Superintendent Pia Durkin said school officials were not informed of the policy and that the principal did not find out until late Tuesday afternoon.
Durkin said today that school administrators have since ordered cafeteria workers not to refuse any children lunch and have scheduled a meeting with Whitson’s officials.
Durkin also said she placed the on-site director employed by Whitson’s on administrative leave.
“There is no way any child in my school district will ever go hungry,” Durkin said. “Children need to eat.”
Durkin said a procedure that has been used in the past when students can not pay is to provide a cheese sandwich and milk until parents resolve their unpaid bills. She said that has apparently not been followed at Coelho.
Parents said they were told by their children that some pupils in the cafeteria line had already picked up their lunch and were told at the checkout they had to throw it away.
Victoria Greaves, 11, a fifth grader at Coelho, said a cashier told her to throw away her lunch because there was not enough money in her account. She said she threw her meal away and got nothing to eat.
Greaves said “about 20” other pupils also were denied meals.
Victoria’s father John, who met his daughter after school Wednesday, said he was incensed by the incident and that he did not receive a call from the school.
“I’m pissed that when there are people in prison who are getting meals, my daughter, an honor student, is going hungry,” he said. Had he known, he would have brought his daughter lunch money, John Greaves said.
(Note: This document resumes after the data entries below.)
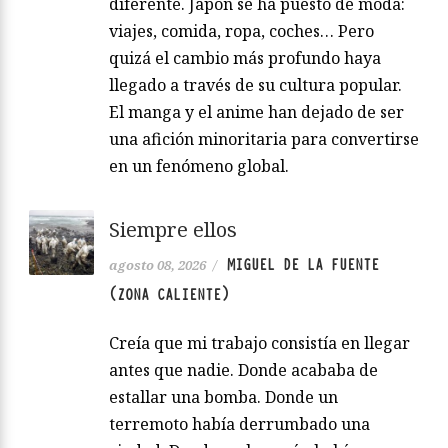
diferente. Japón se ha puesto de moda:
viajes, comida, ropa, coches… Pero
quizá el cambio más profundo haya
llegado a través de su cultura popular.
El manga y el anime han dejado de ser
una afición minoritaria para convertirse
en un fenómeno global.
Siempre ellos
MIGUEL DE LA FUENTE
agosto 08, 2026
/
(ZONA CALIENTE)
Creía que mi trabajo consistía en llegar
antes que nadie. Donde acababa de
estallar una bomba. Donde un
terremoto había derrumbado una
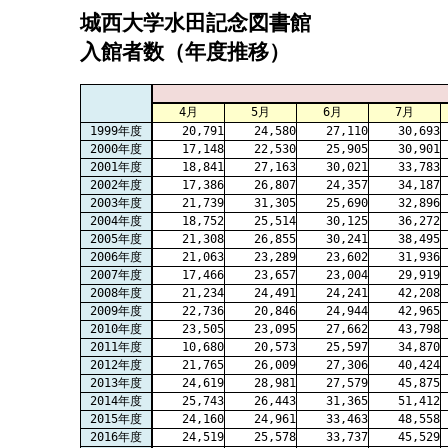
城西大学水田記念図書館
入館者数（年度推移）
4月
5月
6月
7月
1999年度
20,791
24,580
27,110
30,693
2000年度
17,148
22,530
25,905
30,901
2001年度
18,841
27,163
30,021
33,783
2002年度
17,386
26,807
24,357
34,187
2003年度
21,739
31,305
25,690
32,896
2004年度
18,752
25,514
30,125
36,272
2005年度
21,308
26,855
30,241
38,495
2006年度
21,063
23,289
23,602
31,936
2007年度
17,466
23,657
23,004
29,919
2008年度
21,234
24,491
24,241
42,208
2009年度
22,736
20,846
24,944
42,965
2010年度
23,505
23,095
27,662
43,798
2011年度
10,680
20,573
25,597
34,870
2012年度
21,765
26,009
27,306
40,424
2013年度
24,619
28,981
27,579
45,875
2014年度
25,743
26,443
31,365
51,412
2015年度
24,160
24,961
33,463
48,558
2016年度
24,519
25,578
33,737
45,529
Jen Ingemi, parent of a fifth grade boy, said the girl behind her son in line began crying when she was told to throw her lunch away. He said her son offered to share his lunch.
“This is absolutely outrageous,” said Ingemi.
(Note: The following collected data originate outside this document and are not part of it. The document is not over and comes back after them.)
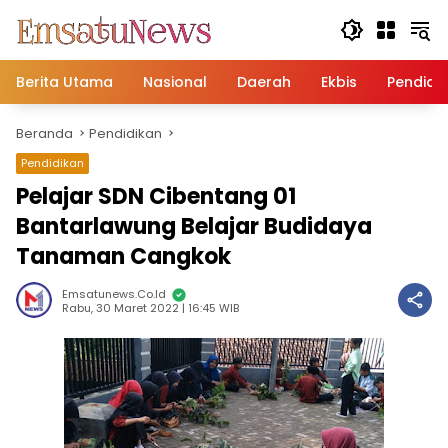
Langsung
ke
konten
Berita Utama
Nasional
Daerah
Ekbis
Pendidi
Beranda
Pendidikan
Pendidikan
Pelajar SDN Cibentang 01
Bantarlawung Belajar Budidaya
Tanaman Cangkok
Emsatunews.co.id
Rabu, 30 Maret 2022 | 16:45 WIB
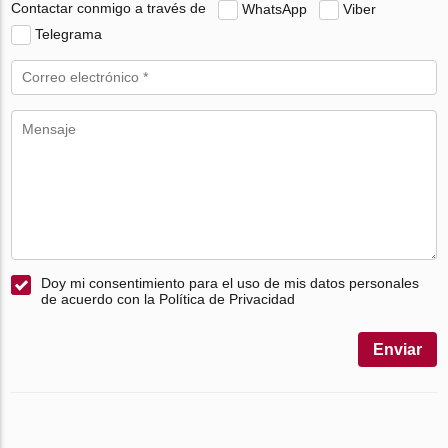
Contactar conmigo a través de
WhatsApp
Viber
Telegrama
Doy mi consentimiento para el uso de mis datos personales
de acuerdo con la Política de Privacidad
Enviar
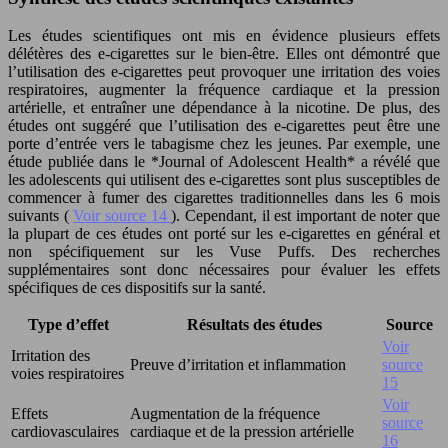
Les études scientifiques ont mis en évidence plusieurs effets
délétères des e-cigarettes sur le bien-être. Elles ont démontré que
l’utilisation des e-cigarettes peut provoquer une irritation des voies
respiratoires, augmenter la fréquence cardiaque et la pression
artérielle, et entraîner une dépendance à la nicotine. De plus, des
études ont suggéré que l’utilisation des e-cigarettes peut être une
porte d’entrée vers le tabagisme chez les jeunes. Par exemple, une
étude publiée dans le *Journal of Adolescent Health* a révélé que
les adolescents qui utilisent des e-cigarettes sont plus susceptibles de
commencer à fumer des cigarettes traditionnelles dans les 6 mois
suivants (
Voir source 14
). Cependant, il est important de noter que
la plupart de ces études ont porté sur les e-cigarettes en général et
non spécifiquement sur les Vuse Puffs. Des recherches
supplémentaires sont donc nécessaires pour évaluer les effets
spécifiques de ces dispositifs sur la santé.
Type d’effet
Résultats des études
Source
Voir
Irritation des
Preuve d’irritation et inflammation
source
voies respiratoires
15
Voir
Effets
Augmentation de la fréquence
source
cardiovasculaires
cardiaque et de la pression artérielle
16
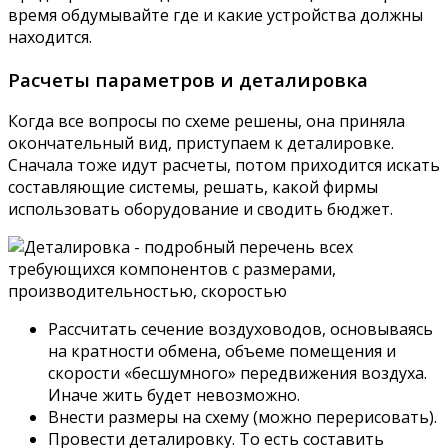
время обдумывайте где и какие устройства должны
находится.
Расчеты параметров и деталировка
Когда все вопросы по схеме решены, она приняла
окончательный вид, приступаем к деталировке.
Сначала тоже идут расчеты, потом приходится искать
составляющие системы, решать, какой фирмы
использовать оборудование и сводить бюджет.
Рассчитать сечение воздуховодов, основываясь
на кратности обмена, объеме помещения и
скорости «бесшумного» передвижения воздуха.
Иначе жить будет невозможно.
Внести размеры на схему (можно перерисовать).
Провести деталировку. То есть составить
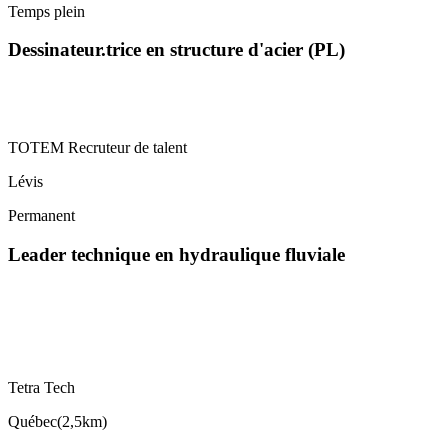
Temps plein
Dessinateur.trice en structure d'acier (PL)
TOTEM Recruteur de talent
Lévis
Permanent
Leader technique en hydraulique fluviale
Tetra Tech
Québec
(
2,5km
)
School Principal Andrew Boles said he learned of the problem late Tuesday afternoon when contacted by a parent. Boles said he is “appalled and concerned” that Whitson’s did not inform him of the action in advance.
“They did not respect me, they did not respect my students and they did not respect their parents,” he said.
Boles said a cafeteria worker spoke to assistant Principal Susan Fortin about students receiving lunch on credit, but did not say students would be forced to throw away their meals.
However, one parent was told by his children that an announcement was made by the assistant principal while meals were being given out that if they could not pay, students would not receive a meal.
Holly Von Seggern, vice president for marketing and community relations for Whitson’s, said the company apologizes for the incident and promised a full investigation.
“We agree that this situation was not handled correctly,” Vonseggern said. “We really want to apologize to the parents of the children who were affected.”
Vonseggern said unpaid balances on students’ accounts are an increasing problem among school lunch providers, but that Attleboro students’ payments are “not out of control.”
Durkin said she was informed by the company’s management that the total amount of outstanding credit balances on all students’ accounts in the district comes to about $1,800.
Durkin said Whitson’s management employees are in the school district today and that she expects to meet Friday with company President John Whitcomb. (source)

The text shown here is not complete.